それだけに、なにから話し始めたらよいかと、たいへん迷うところですが、下手な工夫をするのはよしにして、素直に筆の向くまま(手の向くまま)、今野さんと話してみたいことを書き始めてみようと思います。
と言いつつ、いざ書こうとすると、どのように書いたらよいだろうと少し迷います。考えてみたら、私はいままでこんなふうにして、公開の書簡という形で誰かと言葉を交わした経験がありませんでした。
例えば、あるテーマについてエッセイ(試論)を書くようなことなら、いくらか経験があるので、それを手がかりに書き始めることもできます。ところが今回、取りかかってみてはじめて感じたことがありました。そもそも人はどうやって公開の往復書簡を書くことができるのだろうか。なんのことはありません。私にとって未知の書きものであることに思い至ったのです。
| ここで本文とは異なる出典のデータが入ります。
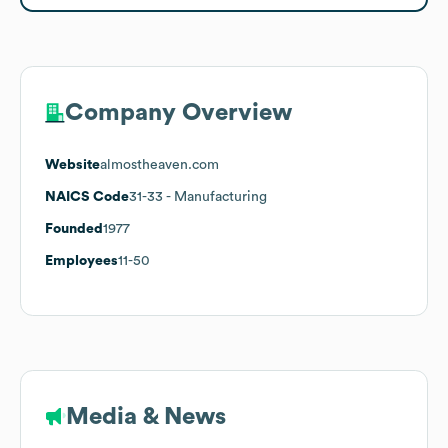
Company Overview
Website
almostheaven.com
NAICS Code
31-33
- Manufacturing
Founded
1977
Employees
11-50
Media & News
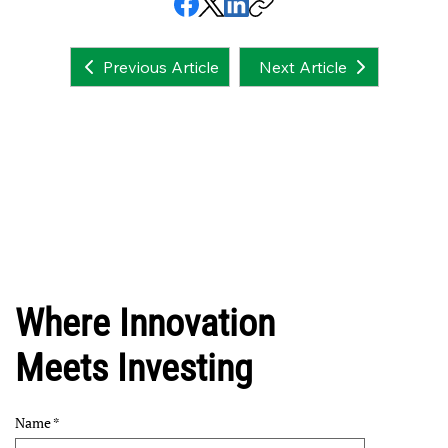
Next Article
Previous Article
Where Innovation
Meets Investing
Name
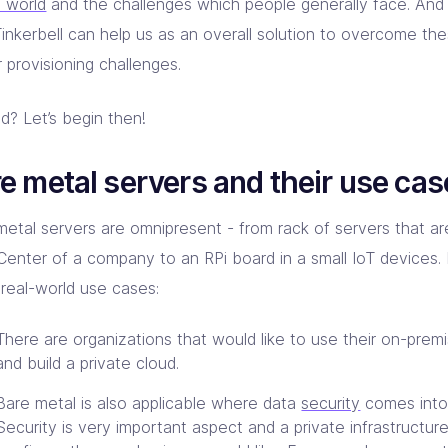
e world
and the challenges which people generally face. And
inkerbell can help us as an overall solution to overcome th
 provisioning challenges.
d? Let’s begin then!
e metal servers and their use cas
metal servers are omnipresent - from rack of servers that ar
Center of a company to an RPi board in a small IoT devices. L
real-world use cases:
There are organizations that would like to use their on-premi
and build a private cloud.
Bare metal is also applicable where data
security
comes into 
Security is very important aspect and a private infrastructur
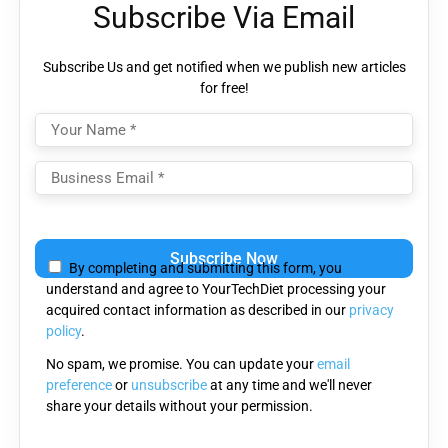
Subscribe Via Email
Subscribe Us and get notified when we publish new articles
for free!
Please
leave
By completing and submitting this form, you
this
understand and agree to YourTechDiet processing your
field
acquired contact information as described in our
privacy
empty.
policy
.
No spam, we promise. You can update your
email
preference
or
unsubscribe
at any time and we'll never
share your details without your permission.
他方で、書簡を読むのは好きです。作家や哲学者、芸術家たちの全集などにも、しばしば書簡が収められていますね。中には公開を前提としたものもあれば、私的に書き送ったものもあります。特に後者は、誰かが、ある人だけに向けて書いた文章を、宛先ではない人が読むという、なんだか不思議な気分のするものです。
近ごろも、「チャールズ・ディケンズ全集」の第1回配本として刊行された『書簡集I 1820-1839年』(田辺洋子訳、萌書房)という本を手に入れて、これをゆっくり読んでいるところでした。ディケンズは1812年生まれですから、なんと8歳のときの手紙から収録されているわけです(といっても1通のみ)。ディケンズが友人に宛てて、なにかの約束を破ったお詫びを書いているのなどを読んでいると、「これを私が読んでしまってもいいのだろうか」という気もしてきます。
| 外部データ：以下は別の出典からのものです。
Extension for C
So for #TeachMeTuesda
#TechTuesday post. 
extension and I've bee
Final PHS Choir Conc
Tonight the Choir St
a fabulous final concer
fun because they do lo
また、そうした手紙では、当事者同士はわざわざ言葉にしなくても通じることは説明されないので、第三者にはちょっと謎めいて読めたりもしますね。例えば、ディケンズが「昨夜約束を守れなかった」という場合、この「約束」は具体的にどんなことだったのかは、文面には書かれていないわけです。
こう考えてみると明確になるように、公開を前提とした往復書簡では、やりとりする者同士が通じているだけではなく、それをお読みになる人たちにも分かるように書かれるものですね。喩えるなら、二人のプレイヤーがみなさんの前で卓球やテニスをしてみせるようなものでしょうか。あ、それだと勝負のようでいけませんね。
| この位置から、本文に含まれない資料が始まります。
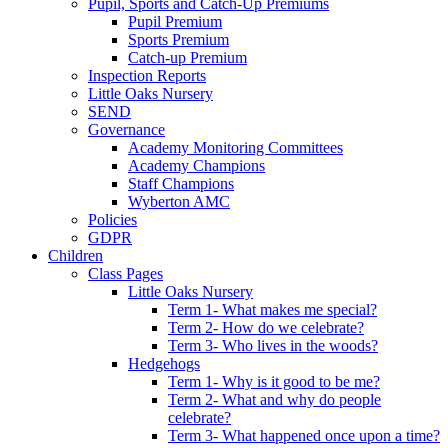
Pupil, Sports and Catch-Up Premiums
Pupil Premium
Sports Premium
Catch-up Premium
Inspection Reports
Little Oaks Nursery
SEND
Governance
Academy Monitoring Committees
Academy Champions
Staff Champions
Wyberton AMC
Policies
GDPR
Children
Class Pages
Little Oaks Nursery
Term 1- What makes me special?
Term 2- How do we celebrate?
Term 3- Who lives in the woods?
Hedgehogs
Term 1- Why is it good to be me?
Term 2- What and why do people
celebrate?
Term 3- What happened once upon a time?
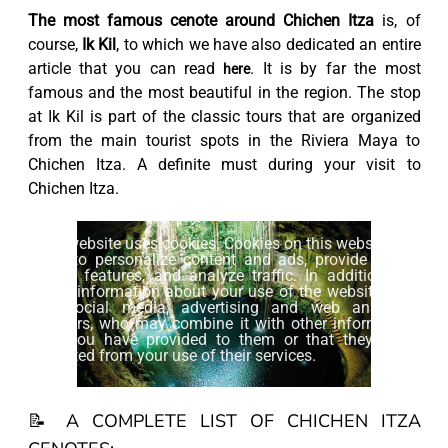
The most famous cenote around Chichen Itza
is, of
course,
Ik Kil
, to which we have also dedicated an entire
article that you can read
. It is by far the most
here
famous and the most beautiful in the region. The stop
at Ik Kil is part of the classic tours that are organized
from the main tourist spots in the Riviera Maya to
Chichen Itza. A definite must during your visit to
Chichen Itza.
This website uses cookies. Cookies on this website are
used to personalize content and ads, provide social
media features, and analyze traffic. In addition, we
share information about your use of the website with
our social media, advertising and web analytics
partners, who may combine it with other information
that you have provided to them or that they have
collected from your use of their services.
Accept
📝 A COMPLETE LIST OF CHICHEN ITZA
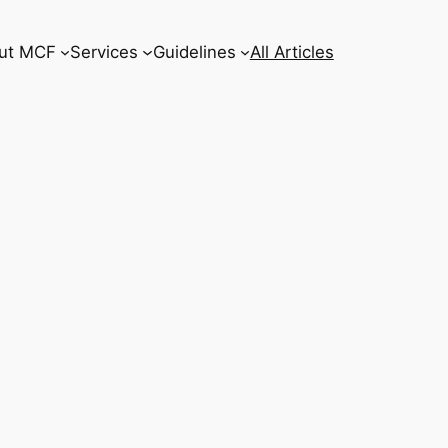
ut MCF
Services
Guidelines
All Articles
そんなわけで、長い独り言のように書く普段の原稿ともちがい、あるいはお互いの他に読み手を想定しない個人間のメールや手紙ともまた勝手がちがうので、こうして書いているいまも、どのように距離をとったらよいだろうと考えているのでした。状態としては、公開対談に近いでしょうか。とはいえ、目の前にいる相手の様子を見ながら適宜交替しつつ話すのともやっぱりちがっているようです。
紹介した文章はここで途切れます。